Delta is in the easy markets. Delta is starting the harder markets. Delta is in or creates (to hubs) the hardest markets.
Anything B6 adds from here on out is going to be a money losing slug fest in which B6 tries to defend itself and gain an offense against a bigger rival
Let’s hope for a detente. For the future of B6, let’s hope for a detente
Sorry I have to disagree with you on this, even though I do respect your views a lot.
There have been very few easy market for Delta in Boston. The only domestic routes they make money on from what I can see are SLC, IND, CMH, CVG, DTW and LGA. Everything else ranges from around breaking even like RDU, MCO and LAS to outright disasters like SFO, PIT, BUF, RIC. They even lose money to ATL and MSP! And everything it adds from now will look like PIT basically. And it's basically getting close to being gate constrained. There is no relief in sight and they are unlikely to win too many *A or OW ff given their weakness in the major business market to them.
What their buildup has done is forced B6 to raise its game in Boston earlier than it was hoping to. Without DL buildup, we might still be seeing 3x daily to ORD or 6x daily to PHL for example. As a whole, Boston is probably right around average in the systems in margins and unlikely to get any worse than that given that DL is getting gate constrained and other carriers are reducing capacity at BOS.

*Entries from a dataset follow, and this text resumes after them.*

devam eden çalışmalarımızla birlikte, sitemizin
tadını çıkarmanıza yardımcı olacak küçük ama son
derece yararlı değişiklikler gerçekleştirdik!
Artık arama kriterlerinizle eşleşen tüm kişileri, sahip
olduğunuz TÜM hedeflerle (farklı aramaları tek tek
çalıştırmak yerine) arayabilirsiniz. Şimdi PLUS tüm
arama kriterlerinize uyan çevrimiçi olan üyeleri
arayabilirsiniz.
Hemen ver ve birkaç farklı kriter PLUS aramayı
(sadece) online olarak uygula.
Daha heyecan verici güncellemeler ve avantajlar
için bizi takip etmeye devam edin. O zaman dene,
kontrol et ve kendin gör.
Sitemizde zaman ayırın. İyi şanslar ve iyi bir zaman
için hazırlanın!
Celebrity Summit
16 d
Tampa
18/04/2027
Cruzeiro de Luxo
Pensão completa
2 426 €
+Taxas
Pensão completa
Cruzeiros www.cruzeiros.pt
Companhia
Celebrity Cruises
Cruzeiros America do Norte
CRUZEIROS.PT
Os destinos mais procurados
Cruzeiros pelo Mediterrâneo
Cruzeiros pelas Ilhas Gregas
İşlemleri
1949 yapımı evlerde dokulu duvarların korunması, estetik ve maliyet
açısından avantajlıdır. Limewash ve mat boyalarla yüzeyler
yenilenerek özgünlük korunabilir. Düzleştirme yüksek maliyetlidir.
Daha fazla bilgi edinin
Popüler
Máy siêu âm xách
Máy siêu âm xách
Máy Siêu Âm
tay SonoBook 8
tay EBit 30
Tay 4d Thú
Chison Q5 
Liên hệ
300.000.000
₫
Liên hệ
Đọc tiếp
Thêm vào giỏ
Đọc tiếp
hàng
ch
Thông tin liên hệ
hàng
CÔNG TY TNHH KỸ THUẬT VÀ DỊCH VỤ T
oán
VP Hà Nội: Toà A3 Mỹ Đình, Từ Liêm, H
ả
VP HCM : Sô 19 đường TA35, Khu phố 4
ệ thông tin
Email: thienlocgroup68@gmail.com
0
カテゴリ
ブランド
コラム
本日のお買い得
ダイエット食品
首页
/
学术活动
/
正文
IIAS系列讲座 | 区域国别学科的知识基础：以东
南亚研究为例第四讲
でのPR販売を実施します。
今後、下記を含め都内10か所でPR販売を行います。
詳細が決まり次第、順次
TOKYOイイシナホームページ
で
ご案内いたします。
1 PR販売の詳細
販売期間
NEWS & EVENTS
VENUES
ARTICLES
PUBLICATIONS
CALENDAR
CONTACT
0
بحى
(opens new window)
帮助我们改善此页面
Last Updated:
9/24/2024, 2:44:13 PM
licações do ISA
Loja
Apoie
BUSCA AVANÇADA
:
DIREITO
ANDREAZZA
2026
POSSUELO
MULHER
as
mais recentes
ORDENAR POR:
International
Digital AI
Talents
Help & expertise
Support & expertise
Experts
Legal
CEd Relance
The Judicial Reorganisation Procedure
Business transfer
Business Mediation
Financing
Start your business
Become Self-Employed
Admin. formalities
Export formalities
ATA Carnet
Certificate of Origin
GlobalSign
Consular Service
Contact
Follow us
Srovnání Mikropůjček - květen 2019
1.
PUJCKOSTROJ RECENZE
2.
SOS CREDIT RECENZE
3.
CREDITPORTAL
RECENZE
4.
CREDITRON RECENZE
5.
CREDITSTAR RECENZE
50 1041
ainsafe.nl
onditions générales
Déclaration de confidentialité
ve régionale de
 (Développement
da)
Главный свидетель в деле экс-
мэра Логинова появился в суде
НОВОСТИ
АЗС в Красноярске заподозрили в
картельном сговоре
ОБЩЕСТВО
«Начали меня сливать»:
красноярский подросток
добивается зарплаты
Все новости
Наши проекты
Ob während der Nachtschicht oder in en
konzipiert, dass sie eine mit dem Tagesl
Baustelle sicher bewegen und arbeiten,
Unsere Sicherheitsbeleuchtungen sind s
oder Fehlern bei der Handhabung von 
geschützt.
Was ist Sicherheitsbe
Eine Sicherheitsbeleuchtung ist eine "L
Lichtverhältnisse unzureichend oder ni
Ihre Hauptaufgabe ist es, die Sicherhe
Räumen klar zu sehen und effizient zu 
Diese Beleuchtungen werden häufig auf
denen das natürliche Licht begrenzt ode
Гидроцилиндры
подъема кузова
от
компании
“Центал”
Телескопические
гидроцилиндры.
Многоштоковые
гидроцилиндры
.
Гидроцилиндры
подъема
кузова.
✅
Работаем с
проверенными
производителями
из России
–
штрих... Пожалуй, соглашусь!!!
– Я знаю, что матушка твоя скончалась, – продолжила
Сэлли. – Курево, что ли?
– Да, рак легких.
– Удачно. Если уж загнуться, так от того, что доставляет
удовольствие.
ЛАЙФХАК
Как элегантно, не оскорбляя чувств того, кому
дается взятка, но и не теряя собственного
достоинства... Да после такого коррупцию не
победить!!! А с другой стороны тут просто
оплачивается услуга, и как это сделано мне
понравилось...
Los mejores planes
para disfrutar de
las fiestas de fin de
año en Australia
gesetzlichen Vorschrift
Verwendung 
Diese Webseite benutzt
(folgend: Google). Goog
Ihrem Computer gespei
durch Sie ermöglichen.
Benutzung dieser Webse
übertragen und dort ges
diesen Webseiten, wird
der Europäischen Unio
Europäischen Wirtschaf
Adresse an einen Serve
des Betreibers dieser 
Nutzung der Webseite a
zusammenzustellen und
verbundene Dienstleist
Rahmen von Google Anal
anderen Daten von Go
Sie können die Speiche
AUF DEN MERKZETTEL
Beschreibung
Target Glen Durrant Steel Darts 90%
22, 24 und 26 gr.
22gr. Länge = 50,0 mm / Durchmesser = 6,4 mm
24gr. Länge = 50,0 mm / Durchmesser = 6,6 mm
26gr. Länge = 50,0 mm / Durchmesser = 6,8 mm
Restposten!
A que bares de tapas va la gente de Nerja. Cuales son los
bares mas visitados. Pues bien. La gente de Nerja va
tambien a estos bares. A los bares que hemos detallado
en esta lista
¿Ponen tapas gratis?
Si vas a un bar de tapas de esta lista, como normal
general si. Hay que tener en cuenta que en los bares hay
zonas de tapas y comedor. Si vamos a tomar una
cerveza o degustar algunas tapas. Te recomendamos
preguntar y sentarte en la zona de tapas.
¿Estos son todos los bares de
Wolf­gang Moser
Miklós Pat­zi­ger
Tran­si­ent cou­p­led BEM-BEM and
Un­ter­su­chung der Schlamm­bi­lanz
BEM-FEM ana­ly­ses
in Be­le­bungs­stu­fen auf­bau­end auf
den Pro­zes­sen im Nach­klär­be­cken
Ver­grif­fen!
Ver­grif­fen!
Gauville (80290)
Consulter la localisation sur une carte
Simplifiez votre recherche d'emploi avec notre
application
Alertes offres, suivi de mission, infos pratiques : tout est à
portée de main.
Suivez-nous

They've already added the most painful routes. From now on, they just need to stop adding flights to places with no demand like PSP, HAV and secondary LA airport and starting to serve underserved cities like MEM, SDF. Note to JetBlue, just because flights have demands out of JFK, doesn't mean they will have demand out of BOS.
We want them to grow at JFK, but there is no slot relief unless they persuade AA to sell some of theirs. So JFK better keep making money with the slots they have.
Ok, well, the bottom line is you infer that B6 is bleeding money as a whole in BOS, then you narrow it down to 4 routes. Which is it?
I think BOS as a whole is profitable for B6, but margins are certainly feeling pressure. Some of B6's largest losers are BOS-ATL/MSP/HOU, but they're making good money in the Mint markets, down to Florida and I presume the Islands, and some of the business and leisure markets (I presume DCA, RDU, MSY, AUS etc are quite profitable).
I think the last couple of years have been a blip on the radar. BOS is unlikely to see such a jump in capacity after the end of this year. And honestly, the biggest reasons for BOS becoming less profitable is not DL's adds, but rather B6 jumping into LGA, ATL and MSP. All 3 routes are huge red ink. And those are going to take time to resolve from either more connectivity, more LGA slots and A220 joining service. Those really profitable leisure markets out of BOS haven't really gotten less profitable.
And going forward, DL is unlikely to add too many more flights given the gate constrained and other airlines are cutting back due to the competition. And there is no threat of NK or any other ULCC buildup at BOS. So if BOS keeps adding 10 flights a year with some upgauging (let's say 10 to 15% boost in ASM), Boston is still only going to probably grow 5% in ASM domestically and that's sustainable growth for an airport like Boston as long as B6 keeps adding connectivity there.
And also, one other thing to consider is credit card sign ups and mosaic members. The area including/between Boston and New York probably has the largest concentration of JetBlue credit card members and mosaic members. That kind of stuff isn't really evident in these members but really contribute to the bottom line.
And I think it's obvious that TATL flights are going to be a major boon to them in both categories for both Boston and New York. Once they start flying to Europe, what is DL's advantage over them in Boston? That they have better schedule to ATL and MSP? They just need to keep holding on once they get to that point. DL's current yields are not sustainable.